***** DATA IN THIS EXERCISE *****
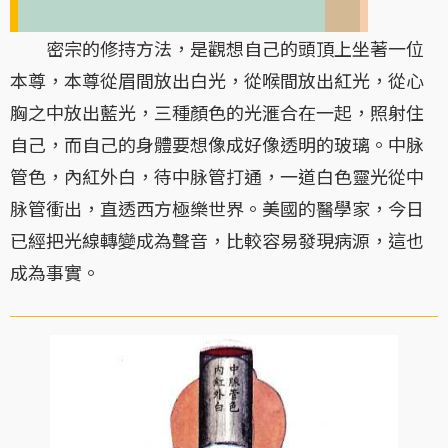
密宗的修持方法，是觀想自己的頭頂上坐著一位
本尊，本尊從眉間放出白光，從喉間放出紅光，從心
胸之中放出藍光，三種顏色的光滙合在一起，照射住
自己，而自己的身體要想像成好像透明的玻璃。中脉
管色，內紅外白，待中脉管打通，一道白色靈光從中
脉管衝出，直透西方極樂世界。美國的醫學家，今日
已經把光線轉變成為聲音，比較容易發現病源，這也
成為事實。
*****
This task calls for the records to be copied exactly, without pictures.

密宗的修持方法，是觀想自己的頭頂上坐著一位
本尊，本尊從眉間放出白光，從喉間放出紅光，從心
胸之中放出藍光，三種顏色的光滙合在一起，照射住
自己，而自己的身體要想像成好像透明的玻璃。中脉
管色，內紅外白，待中脉管打通，一道白色靈光從中
脉管衝出，直透西方極樂世界。美國的醫學家，今日
已經把光線轉變成為聲音，比較容易發現病源，這也
成為事實。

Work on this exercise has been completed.